Salesforce connects SharePoint files to its cloud with new tool
The general idea is that attaching files to things, in general, is way harder than it has to be: Salesforce Senior Vice President of Marketing for Community Cloud Michael Stone cited a recent IDC study that found 61% of employees have to find files from four different data sources in the course of their day to get the job done. Salesforce wants to pull all of those data sources into one place -- specifically, Salesforce.
Salesforce Files already lets you add and index files -- but you had to do it yourself, by hand, with files copied and pasted manually.
The way Salesforce Files Connect works is simple: Set up Salesforce Files Connect with your Microsoft SharePoint 2010, SharePoint 2013 or SharePoint Online account, and everything is indexed and made searchable within your Salesforce environment. That makes it easy to attach, say, a sales report or a slide deck to an item in your CRM system and make it viewable to your team, group or organization. And as a nice side-benefit, the files can be searched and viewed from the Salesforce1 mobile app just as easily as on a desktop.
"This solves a lot of logistical problems," said Stone.

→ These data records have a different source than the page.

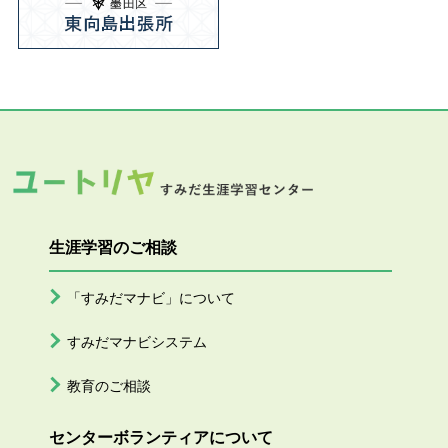
生涯学習のご相談
「すみだマナビ」について
すみだマナビシステム
教育のご相談
センターボランティアについて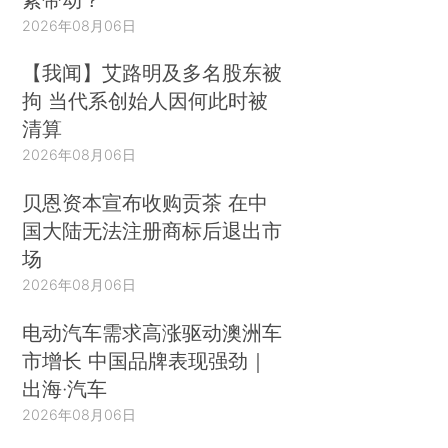
2026年08月06日
【我闻】艾路明及多名股东被
拘 当代系创始人因何此时被
清算
2026年08月06日
贝恩资本宣布收购贡茶 在中
国大陆无法注册商标后退出市
场
2026年08月06日
电动汽车需求高涨驱动澳洲车
市增长 中国品牌表现强劲｜
出海·汽车
2026年08月06日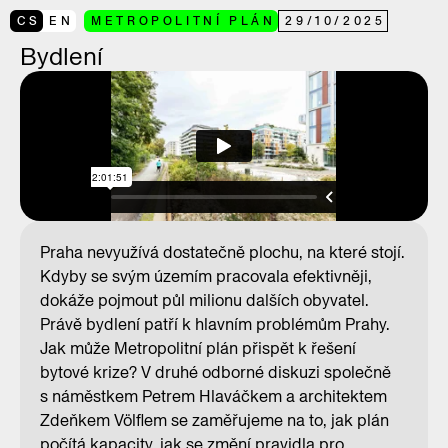
CS
EN
METROPOLITNÍ PLÁN
29
/
10
/
2025
Bydlení
Praha nevyužívá dostatečně plochu, na které stojí.
Kdyby se svým územím pracovala efektivněji,
dokáže pojmout půl milionu dalších obyvatel.
Právě bydlení patří k hlavním problémům Prahy.
Jak může Metropolitní plán přispět k řešení
bytové krize? V druhé odborné diskuzi společně
s náměstkem Petrem Hlaváčkem a architektem
Zdeňkem Völflem se zaměřujeme na to, jak plán
počítá kapacity, jak se změní pravidla pro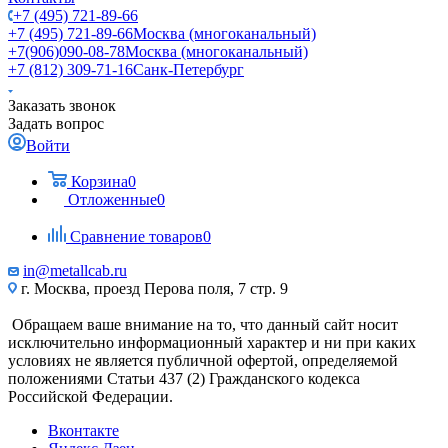
+7 (495) 721-89-66
+7 (495) 721-89-66
Москва (многоканальный)
+7(906)090-08-78
Москва (многоканальный)
+7 (812) 309-71-16
Санк-Петербург
Заказать звонок
Задать вопрос
Войти
Корзина
0
Отложенные
0
Сравнение товаров
0
in@metallcab.ru
г. Москва, проезд Перова поля, 7 стр. 9
Обращаем ваше внимание на то, что данный сайт носит
исключительно информационный характер и ни при каких
условиях не является публичной офертой, определяемой
положениями Статьи 437 (2) Гражданского кодекса
Российской Федерации.
Вконтакте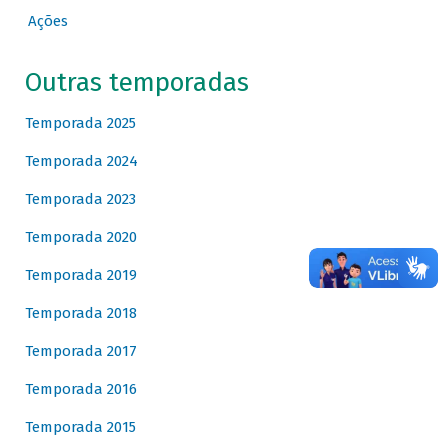
Ações
Outras temporadas
Temporada 2025
Temporada 2024
Temporada 2023
Temporada 2020
Temporada 2019
Temporada 2018
Temporada 2017
Temporada 2016
Temporada 2015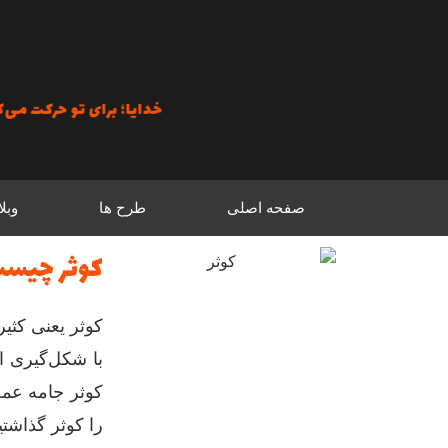
رش
ه
حتوا
خدایا؛ برای تو حرکت می‌کنیم؛ تمام
صفحه اصلی
طرح ها
وبل
کوثر چیس
کوثر یعنی کثیر
با شکل‌گیری ا
کوثر جامه عمل 
را کوثر گذاشتی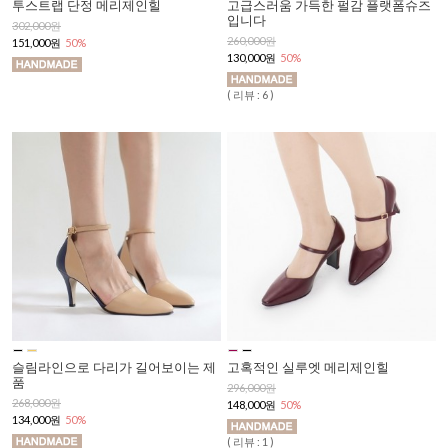
투스트랩 단정 메리제인힐
고급스러움 가득한 펄감 플랫폼슈즈
입니다
302,000원
260,000원
151,000원
50%
130,000원
50%
( 리뷰 : 6 )
슬림라인으로 다리가 길어보이는 제
고혹적인 실루엣 메리제인힐
품
296,000원
268,000원
148,000원
50%
134,000원
50%
( 리뷰 : 1 )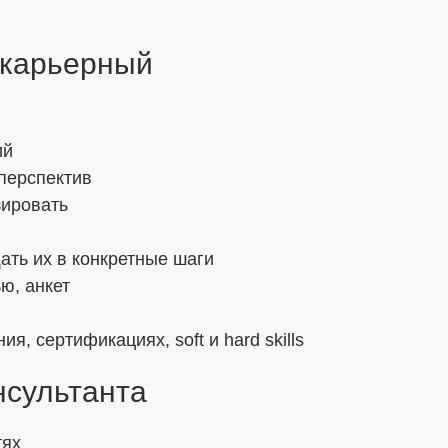
 карьерный
ий
 перспектив
зировать
ть их в конкретные шаги
ю, анкет
, сертификациях, soft и hard skills
нсультанта
тях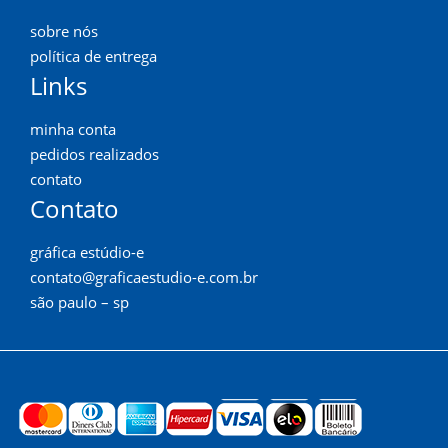
sobre nós
política de entrega
Links
minha conta
pedidos realizados
contato
Contato
gráfica estúdio-e
contato@graficaestudio-e.com.br
são paulo – sp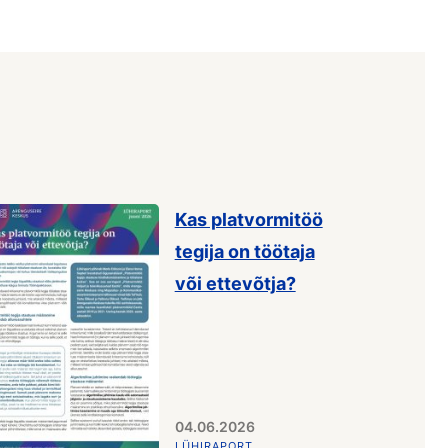
Kas platvormitöö
tegija on töötaja
või ettevõtja?
04.06.2026
LÜHIRAPORT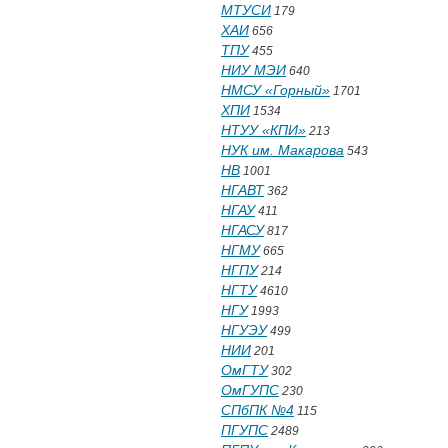
МТУСИ
179
ХАИ
656
ТПУ
455
НИУ МЭИ
640
НМСУ «Горный»
1701
ХПИ
1534
НТУУ «КПИ»
213
НУК им. Макарова
543
НВ
1001
НГАВТ
362
НГАУ
411
НГАСУ
817
НГМУ
665
НГПУ
214
НГТУ
4610
НГУ
1993
НГУЭУ
499
НИИ
201
ОмГТУ
302
ОмГУПС
230
СПбПК №4
115
ПГУПС
2489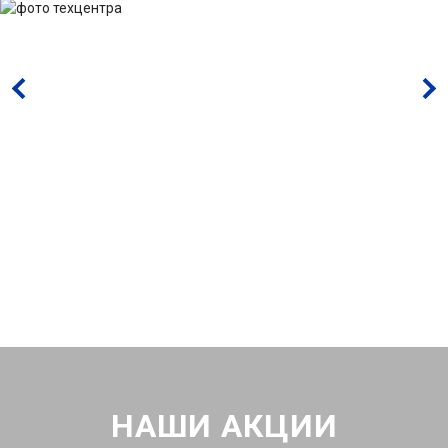
НАШИ АКЦИИ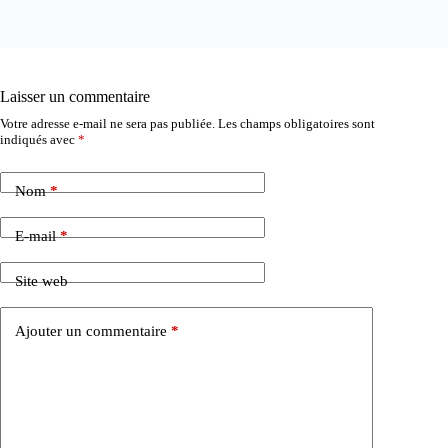
Laisser un commentaire
Votre adresse e-mail ne sera pas publiée.
Les champs obligatoires sont
indiqués avec
*
Nom
*
E-mail
*
Site web
Ajouter un commentaire
*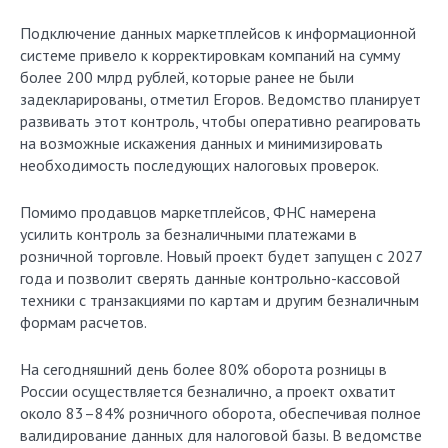
Подключение данных маркетплейсов к информационной
системе привело к корректировкам компаний на сумму
более 200 млрд рублей, которые ранее не были
задекларированы, отметил Егоров. Ведомство планирует
развивать этот контроль, чтобы оперативно реагировать
на возможные искажения данных и минимизировать
необходимость последующих налоговых проверок.
Помимо продавцов маркетплейсов, ФНС намерена
усилить контроль за безналичными платежами в
розничной торговле. Новый проект будет запущен с 2027
года и позволит сверять данные контрольно-кассовой
техники с транзакциями по картам и другим безналичным
формам расчетов.
На сегодняшний день более 80% оборота розницы в
России осуществляется безналично, а проект охватит
около 83–84% розничного оборота, обеспечивая полное
валидирование данных для налоговой базы. В ведомстве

It's important to note that while all of those files are indexed, they're not copied. Even though they're accessible from the cloud, they still live in your Microsoft environment, wherever that happens to be. That also means that the viewing/editing rights and protections of each file stay intact: Nobody can use Salesforce Files Connect to add or view a file they shouldn't have access to without any administrator intervention. Users can also add topics, like metadata tags, to quickly view all files that have to do with, for example, a product launch.
Also important: If you're using it with on-premise SharePoint, the agent carries a $7 per user, per month fee. It's free with the core Salesforce to connect it to SharePoint Online. In February -- when it gets Microsoft OneDrive for Business integration -- it'll remain free. And when the promised Google Drive integration arrives sometime later, it'll still be free. It's the legacy system connectors that will require monthly payments. The focus on Microsoft just reaffirms that in a lot of ways the world still runs on what Microsoft makes.

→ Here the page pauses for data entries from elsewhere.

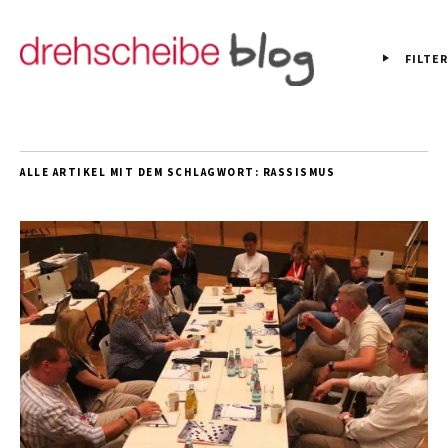
FILTER
ALLE ARTIKEL MIT DEM SCHLAGWORT:
RASSISMUS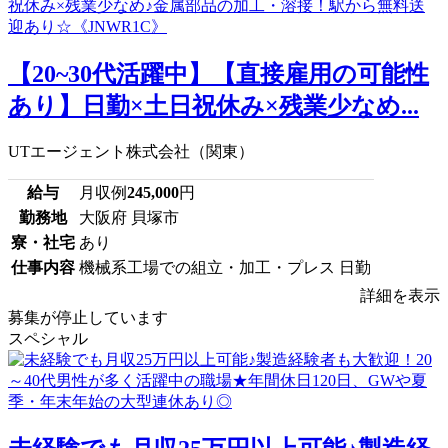
【20~30代活躍中】【直接雇用の可能性
あり】日勤×土日祝休み×残業少なめ...
UTエージェント株式会社（関東）
給与
月収例
245,000
円
勤務地
大阪府 貝塚市
寮・社宅
あり
仕事内容
機械系工場での組立・加工・プレス 日勤
詳細を表示
募集が停止しています
スペシャル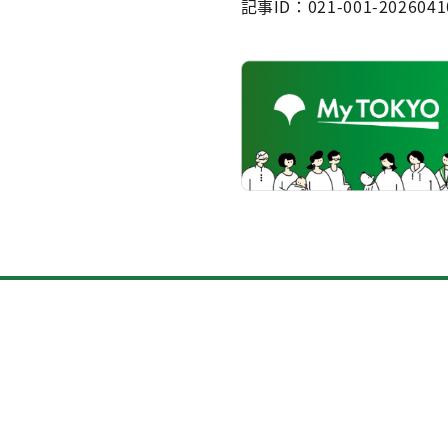
記事ID：021-001-2026041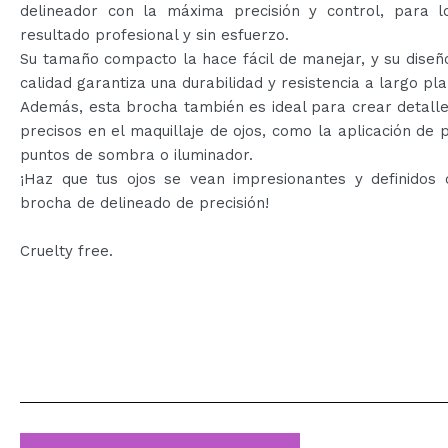
delineador con la máxima precisión y control, para l
resultado profesional y sin esfuerzo.
Su tamaño compacto la hace fácil de manejar, y su diseñ
calidad garantiza una durabilidad y resistencia a largo pla
Además, esta brocha también es ideal para crear detalle
precisos en el maquillaje de ojos, como la aplicación de
puntos de sombra o iluminador.
¡Haz que tus ojos se vean impresionantes y definidos 
brocha de delineado de precisión!
Cruelty free.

Salesforce Files Connect also comes with a new API that lets customers bake integration into their own custom apps, meaning users can build in that file indexing and sharing into whatever they make.
Just as with legacy-CRM-to-cloud offering Salesforce Lightning Connect before it, Salesforce foresees a deeper investment in its ecosystem -- if it can make life easier for those bringing their existing data stores into their platform.